A day at the races

They don’t call it the sport of kings for nothing. Racing has it all – magnificent animals, intense competition and consummate sporting skill. All heightened by the faint but ever-present risk of danger and a distant whiff of corruption.

Nothing beats being there trackside, where anything can and will happen. Where fortunes are won and lost, hearts filled and broken, and the manicured and coiffed get horrendously drunk and fall over. I’m by no means an expert, but I have spent a little bit of time at Royal Randwick, Eagle Farm and Doomben, and loved every minute.

There are few more piquant outlets for people-watching, as young and old alike succumb to the lure of easy money and overpriced alcohol. As the day wears on, see fascinators slump lopsidedly, high-heels become untenable torture implements, and unruly cleavages threaten to spill forth from their double-sided-tape shackles at any moment.

Witness as the unfortunate side-effects of a few too many beverages, usually so well-concealed, become commonplace and public: the removal of shoes, the pashing of unworthy suitors, teary emotional outbursts and, let’s face it, vomiting. God, the races are great. All the folly of the sozzled human condition writ large.

But there’s one thing that’s perhaps even better than stumbling off the packed train to Ascot, heaving with goonbag-clutching students, into the heady aroma of fresh-baked-fake-tans, hairspray and horseshit. And that’s a country race day.

Forget manicured lawns and meticulously maintained track. Your average country racetrack gets a workout once or twice a year; it might even be in someone’s back paddock. There’ll be a rickety rail, and once the nags jump the only way you can tell where they are is by looking for the large cloud of dust. On the way in, pay a few bucks for the race book – it won’t take too long to read and will be filled with novelties like seven- and eight-year-old horses doing their last dash before the glue factory.

The Flinton Easter races are held on a station a few minutes out of Westmar. There’s a shed, a bar, and the stables and betting ring are simple structures with rooves of box leaves and branches, added to year by year. A handful of bookies make the trip out and run the odds old-school style – all pens and paper and gladstone bags, no computerised systems and (I could be wrong) no trifectas for gawd’s sake.

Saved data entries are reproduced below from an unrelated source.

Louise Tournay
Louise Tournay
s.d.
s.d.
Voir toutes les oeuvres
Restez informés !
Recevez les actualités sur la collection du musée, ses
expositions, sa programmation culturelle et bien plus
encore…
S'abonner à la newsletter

The mood is somewhere between a bush school fete and a B&S – little kids queue up for the foot races, which have suprisingly lucrative cash prizes. Nannas catch up on gossip over checked tablecloths and styrofoam cups of tea. For every girl in a flawless outfit there’s one who hasn’t worn a dress since their school uniform. And for the blokes there are no ironic trilbies or faggy fedoras – your work Akubra will do just fine, thanks.

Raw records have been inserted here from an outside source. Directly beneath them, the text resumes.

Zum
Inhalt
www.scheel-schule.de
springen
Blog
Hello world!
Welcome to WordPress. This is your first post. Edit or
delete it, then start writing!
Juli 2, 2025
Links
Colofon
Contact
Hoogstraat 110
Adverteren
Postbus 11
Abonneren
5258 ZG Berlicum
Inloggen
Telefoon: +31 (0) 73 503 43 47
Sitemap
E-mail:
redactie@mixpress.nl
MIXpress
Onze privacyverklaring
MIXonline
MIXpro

After dark the band kicks in and the dancers kick up the dust. In past years rains have turned the event into a mudbath, but this year the air was thick with dust and insects buzzing halos around the floodlights. The only beer is XXXX Gold. The wine ran out hours ago. Your phone has no reception. If you’re a vegetarian, you had better have packed your own food, and if you don’t like Cold Chisel you’re out of luck. It’s heaven.

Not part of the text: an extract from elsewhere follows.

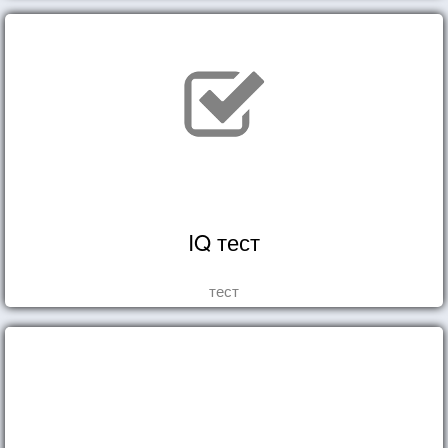
IQ тест
тест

Later the Lions Club volunteers will flick the lights off to try to dissuade bleary-eyed punters from the bar, and the party will move to the carpark, where the age-old battle of the car stereos will rage. Swags will wriggle with dalliances as short-lived as the few bucks you made on the Cup. Mozzies will bite, boys will fight and those red dirt stains will never come out of your dress. All too soon the sun is rising, someone is retching metres away and you’re cursing those last seventeen drinks. But you’ll do it all again next year.